Гортензия вскочила и вцепилась матери в плечи.
– Хорош врать! Да, я все узнала! Услышала, как ты папе в день смерти Никиты про своих родителей, серийных убийц, в супружеской спальне доложила! Говорила про дурную генетику, которая Никите досталась. А про себя забыла? Нет, мать! Не дам тебе врать, не разрешу свою исковерканную жизнь еще сильнее поломать. Закончилось мое терпение, и безграничная любовь к тебе иссякла. Долго до меня доходило: не полюбит мама Гортензию, не скажет ей спасибо. Решила меня преступницей представить? Это ты убила Никиту.
– Дрянь! – ахнула старшая Моисеенко. – Хочешь меня монстром сделать? Нет! Это ты лишила жизни брата, чтобы тебе вся моя любовь досталась. А я поняла: в семье еще одна социопатка, и стала тебя стеречь.
– Мать, это я тебя стерегла, знаю, что ты убила Никиту, – затопала ногами Гортензия, – это я боялась, что моя мать, рожденная от двух серийных убийц, сама маньячка!

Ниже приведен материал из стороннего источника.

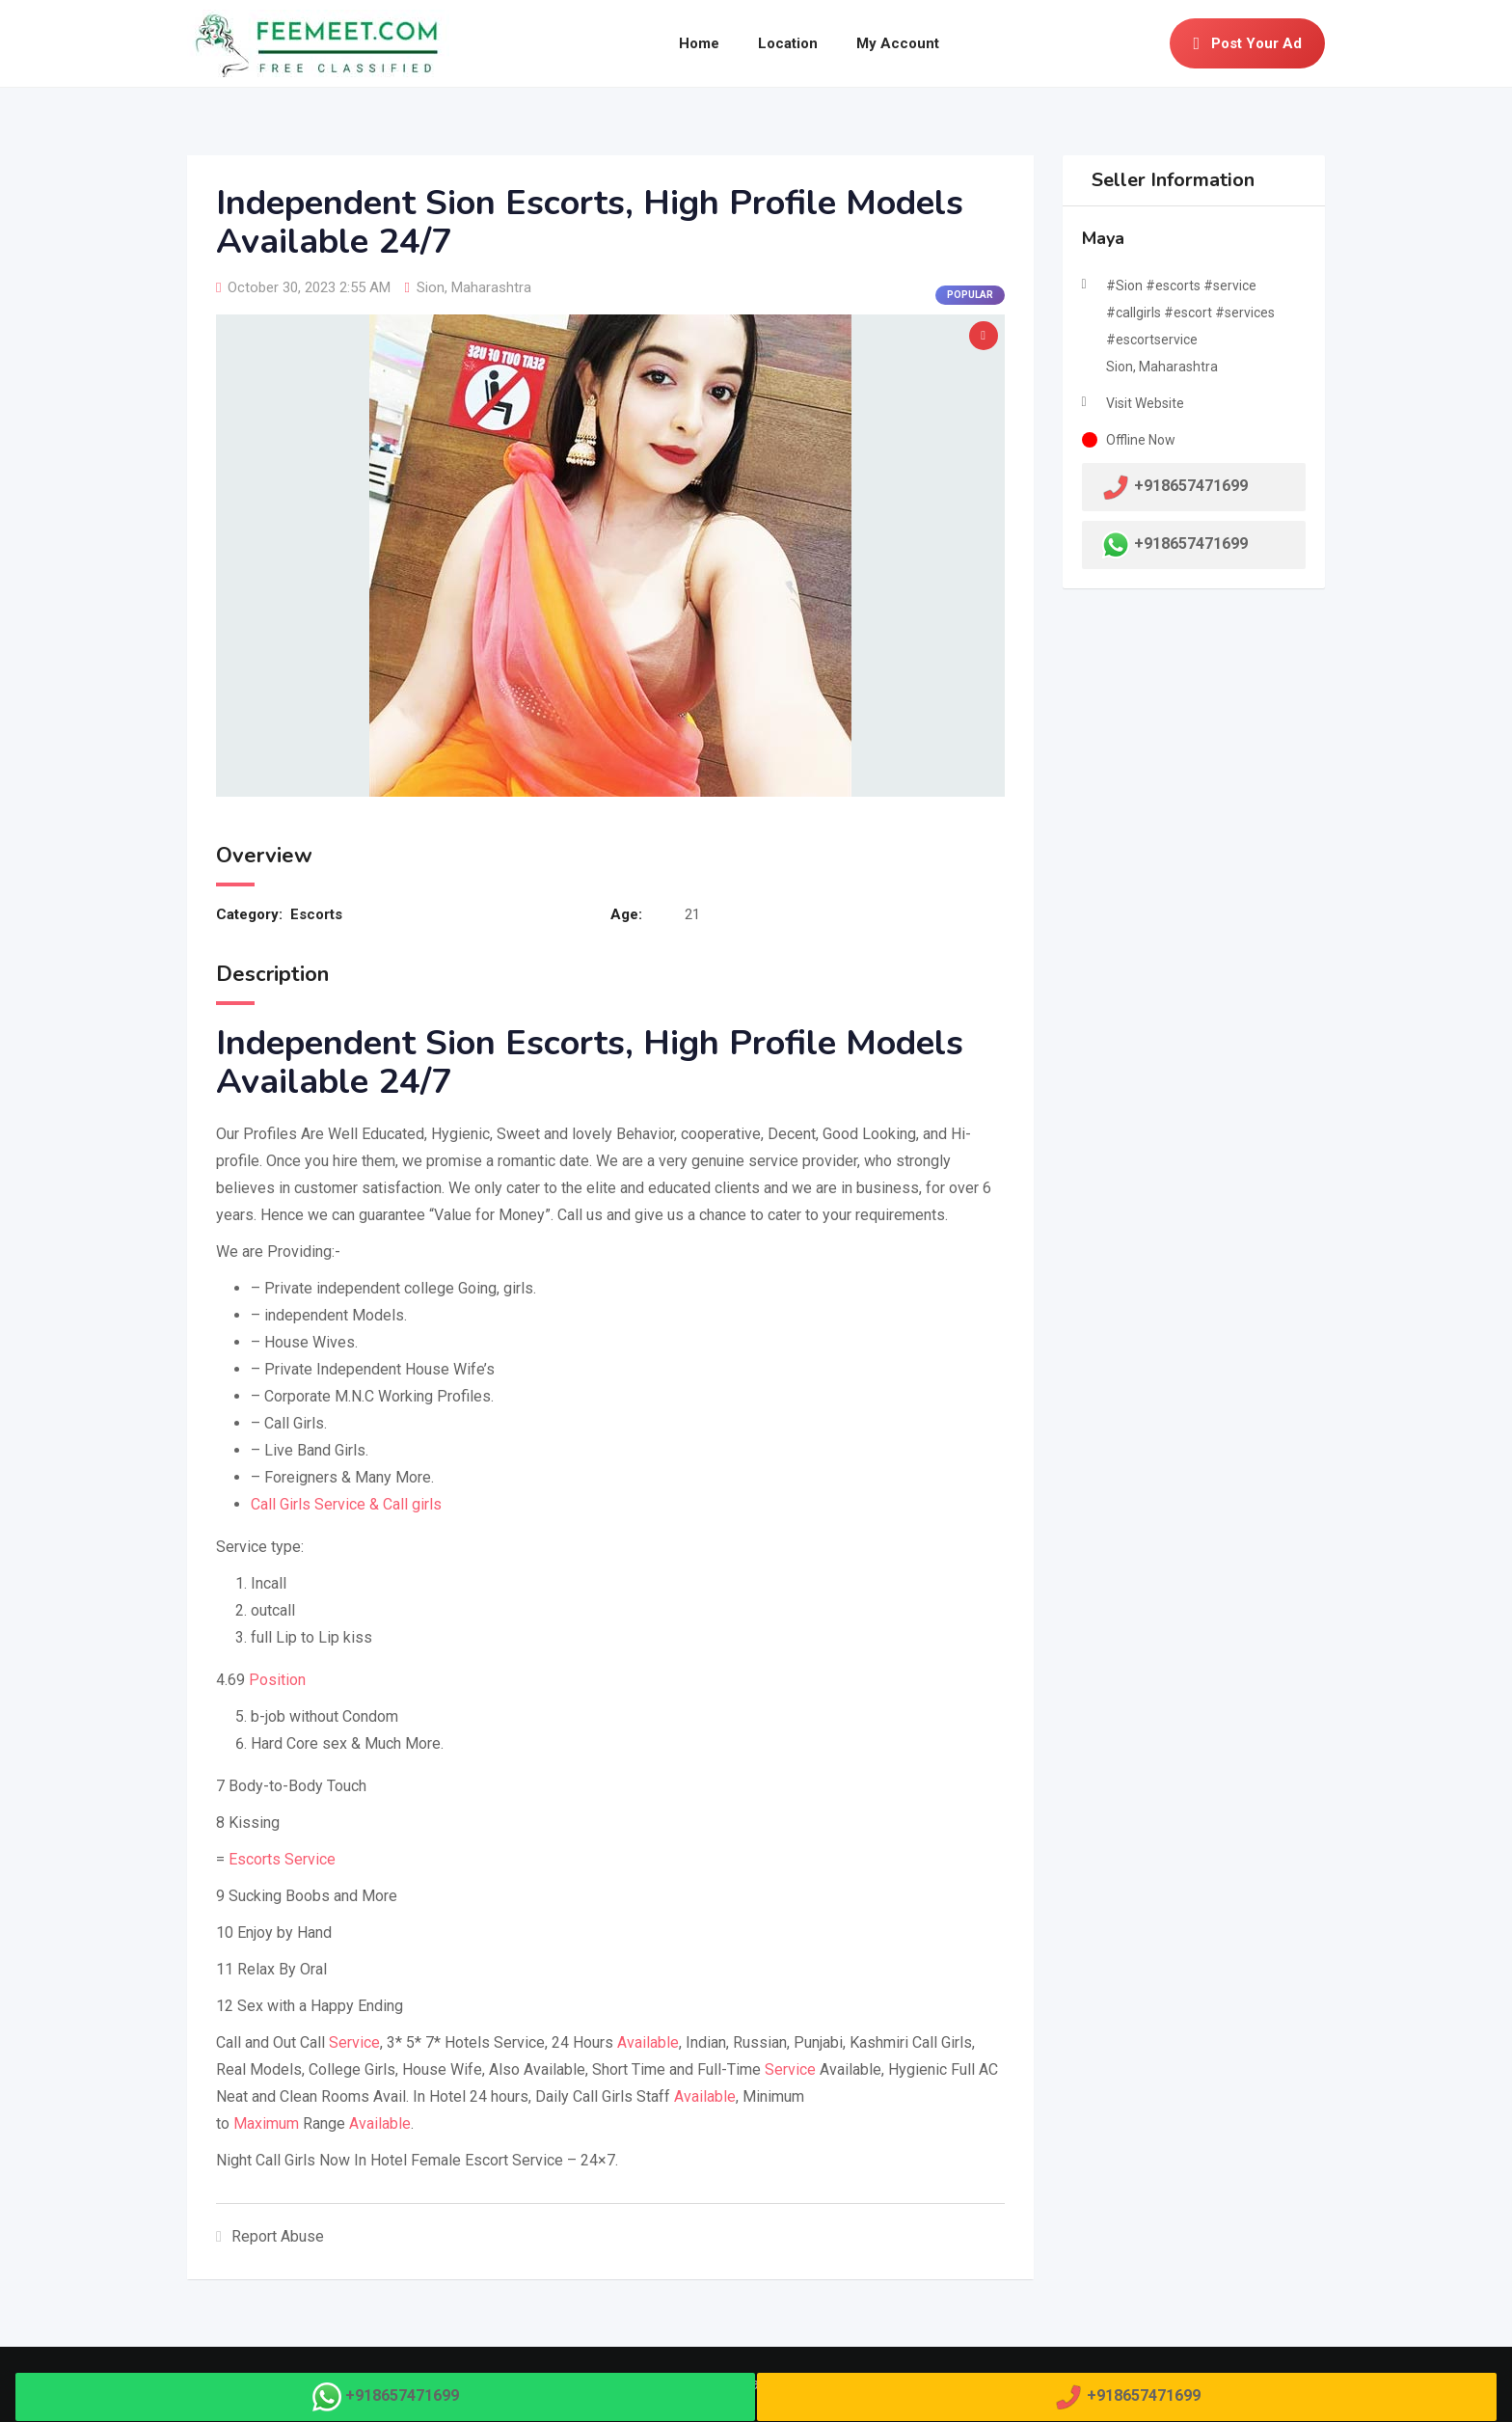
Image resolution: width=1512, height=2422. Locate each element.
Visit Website (1145, 403)
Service (354, 2042)
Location (788, 43)
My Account (897, 43)
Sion (431, 287)
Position (277, 1680)
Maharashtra (491, 287)
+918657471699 (1191, 543)
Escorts (316, 914)
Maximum (266, 2123)
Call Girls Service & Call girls (346, 1504)
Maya (1103, 238)
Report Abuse (270, 2236)
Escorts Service (282, 1859)
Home (699, 43)
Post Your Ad (1247, 43)
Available (648, 2042)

– Не-е-ет! – взвизгнула старшая Моисеенко и швырнула на пол бутылку с водой. – Нет!
Бутыль подскочила от сильного удара о пол и угодила в Ивана Никифоровича, который молча стоял на пороге. Я встала и хлопнула в ладони.
– Все молчат.
Обе Моисеенко замерли. Кара, сидевшая во время разговора тихо, как мышь, застигнутая днем на кухне, разинула рот.
Глава 40
Я подошла к доске и повернулась к ней спиной.
– Я буду задавать вопросы, отвечайте коротко. По очереди. Не перебивайте друг друга. Галина Сергеевна, это вы убили Никиту?
Она перекрестилась.
– Господь с вами. Нет, это Горти. И она сейчас, не желая того, призналась, почему это сделала.

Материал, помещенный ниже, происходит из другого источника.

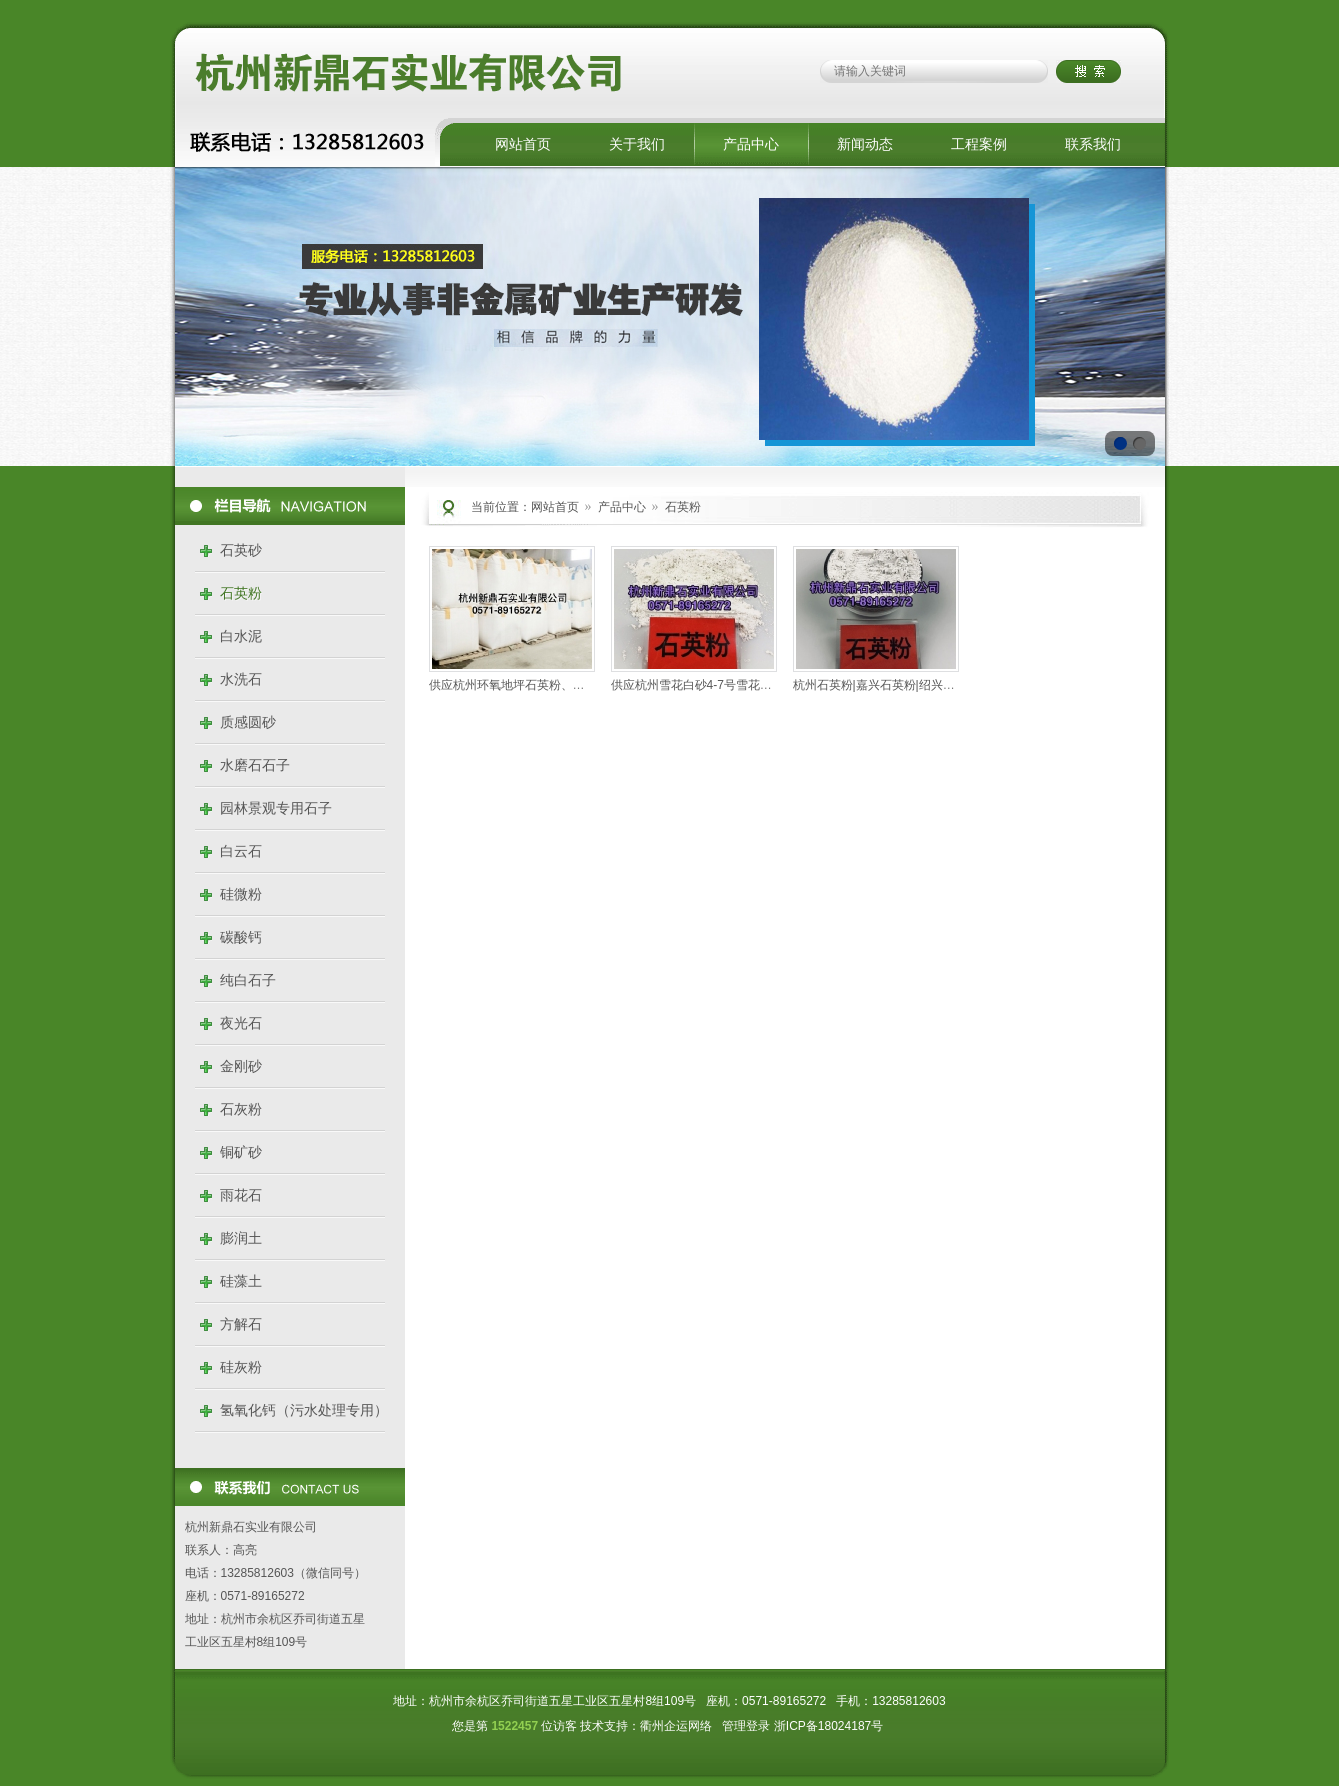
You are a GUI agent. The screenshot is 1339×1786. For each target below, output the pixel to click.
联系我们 (1093, 144)
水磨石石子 (255, 765)
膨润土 (241, 1238)
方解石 (241, 1324)
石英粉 (241, 593)
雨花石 (241, 1195)
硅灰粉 (241, 1367)
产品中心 (751, 144)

– Нет! – крикнула Гортензия.
Я хлопнула в ладони.
– Стоп! Молчим. Сейчас я беседую только с Галиной Сергеевной.
– Вы считаете свою дочь преступницей?
– Да, – прошептала мать.
– Поэтому ни на шаг не отпускали ее от себя? – продолжала я.
– Да, – кивнула Галина, – и поскольку жить мне недолго осталось, я решила передать Горти в руки Игоря Глебовича, когда я умру, дочь останется без руля и ветрил, ошалеет от свободы, убьет кого-нибудь, ее посадят…
– Почему вы решили, что преступление совершила девочка? – задал свой вопрос Иван.
– Я же рассказывала, – всхлипнула Галина, – ушла в сквер к мужу, до этого мы беседовали в спальне. Я не знала, что дочь могла незримо присутствовать при нашей беседе. Потом муж убежал, позвонил мне по телефону-автомату, назначил встречу в сквере, мы поговорили.
– Мы вернулись с мужем в квартиру. На кухне нашли тело сына. У Горти руки-ноги были в крови. Тесак около нее на кровати лежал. А кто еще мог это сделать? В доме находились лишь брат с сестрой. Она ему прямо в горло лезвие воткнула. Знаете, сколько крови было? Я сутки кухню отмывала!
Буль кашлянула.
– Вы нашли Горти на кровати?
– Да, – подтвердила Галина.
Эксперт сказала:
– Попробуйте вспомнить, одежда девочки была окровавленной? Если да, то вы, наверное, ее сожгли?
– Нет, – после небольшой паузы ответила мать, – у нее руки-ноги были испачканы, а платье чистое совсем. Вот одеяло она измазала.
– Конечно, – согласилась Буля, – девочка на кровать бросилась, и кровь с рук и ног на плед попала. А волосы, лицо? Они как у нее выглядели?